## Records for the exercise
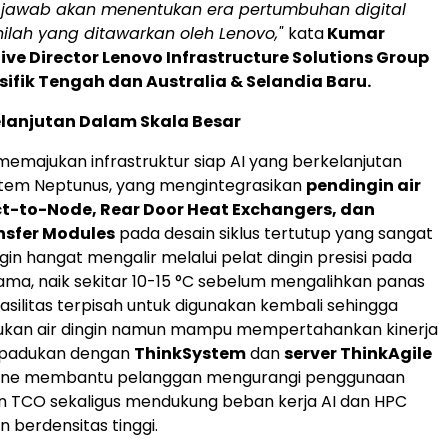
jawab akan menentukan era pertumbuhan digital
Inilah yang ditawarkan oleh Lenovo,"
kata
Kumar
tive Director Lenovo Infrastructure Solutions Group
asifik Tengah dan
Australia
&
Selandia Baru
.
elanjutan Dalam Skala Besar
memajukan infrastruktur siap AI yang berkelanjutan
stem Neptunus, yang mengintegrasikan
pendingin air
t-to-Node, Rear Door Heat Exchangers, dan
nsfer Modules
pada desain siklus tertutup yang sangat
ngin hangat mengalir melalui pelat dingin presisi pada
a, naik sekitar 10-15 °C sebelum mengalihkan panas
 fasilitas terpisah untuk digunakan kembali sehingga
ukan air dingin namun mampu mempertahankan kinerja
Dipadukan dengan
ThinkSystem
dan
server ThinkAgile
une membantu pelanggan mengurangi penggunaan
dan TCO sekaligus mendukung beban kerja AI dan HPC
 berdensitas tinggi.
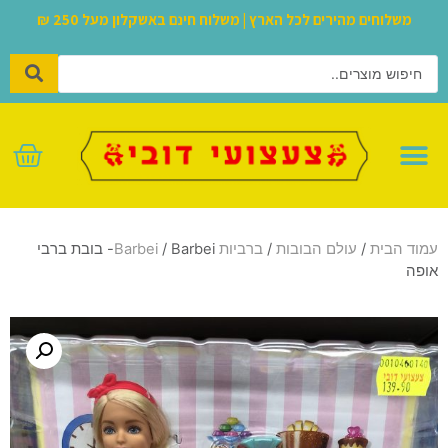
משלוחים מהירים לכל הארץ | משלוח חינם באשקלון מעל 250 ₪
לגו – LEGO
עמוד הבית
/
עולם הבובות
/
ברביות Barbei
/ Barbei- בובת ברבי
אופה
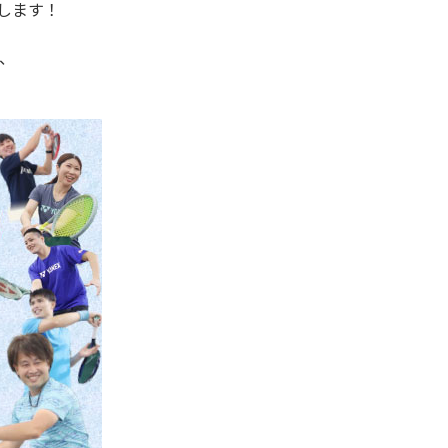
催します！
、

## Problem requirements
In the entries above, find the line containing "pada desain siklus tertutup yang sangat", then please retype it and every line after it through the last, exactly as written, omitting pictures.

## Written answer
pada desain siklus tertutup yang sangat
ngin hangat mengalir melalui pelat dingin presisi pada
a, naik sekitar 10-15 °C sebelum mengalihkan panas
 fasilitas terpisah untuk digunakan kembali sehingga
ukan air dingin namun mampu mempertahankan kinerja
Dipadukan dengan
ThinkSystem
dan
server ThinkAgile
une membantu pelanggan mengurangi penggunaan
dan TCO sekaligus mendukung beban kerja AI dan HPC
 berdensitas tinggi.
משלוחים מהירים לכל הארץ | משלוח חינם באשקלון מעל 250 ₪
לגו – LEGO
עמוד הבית
/
עולם הבובות
/
ברביות Barbei
/ Barbei- בובת ברבי
אופה
催します！
、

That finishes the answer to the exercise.